Date: 2023-10-29 07:16 am (UTC)
channelpenguin: (Default)
From: [personal profile] channelpenguin
"that could have been a one paragraph blog post". Oh my yes. Video is too slow and not appropriate for every use.

Good luck finding that one paragraph these days though - it'll be 10 pages of LLM-generated waffle, with what you maybe want buried far down and probably subject to "hallucinations". (How I hate that word. Lies , bullshit, wrong - all much better)

Date: 2023-10-28 09:35 pm (UTC)
yalovetz: A black and white scan of an illustration of an old Jewish man from Kurdistan looking a bit grizzled (Default)
From: [personal profile] yalovetz
I use custom filters in uBlock Origin to customise the YouTube user interface and block actual YouTube content, not just ads. I filter out upcoming videos and shorts from my subscriptions page. I do this because I get overwhelmed with too much information easily and YouTube doesn't have any inbuilt mechanisms for filtering that stuff.
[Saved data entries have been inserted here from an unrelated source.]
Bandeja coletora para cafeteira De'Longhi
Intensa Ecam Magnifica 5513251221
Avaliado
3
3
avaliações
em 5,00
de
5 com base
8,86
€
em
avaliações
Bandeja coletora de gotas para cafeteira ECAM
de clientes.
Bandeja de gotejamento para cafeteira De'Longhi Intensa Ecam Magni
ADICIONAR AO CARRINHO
So unless and until they create a user interface that I find manageable, I am going to continue to use an adblocker on their site (and have already found a custom filter that get arounds the new ad-blocker blocks).

Date: 2023-10-29 09:27 am (UTC)
bens_dad: (Default)
From: [personal profile] bens_dad
1. 3.8g - with my fainting history I will need a pressure suit if I am in control.

They must trust the brakes to have a car parked at the end of the track.

I would like to see it do a lap if the circuit, though it might not be fast.
--
100km/h electric cars: how very nineteenth century - though trains seem to have been faster.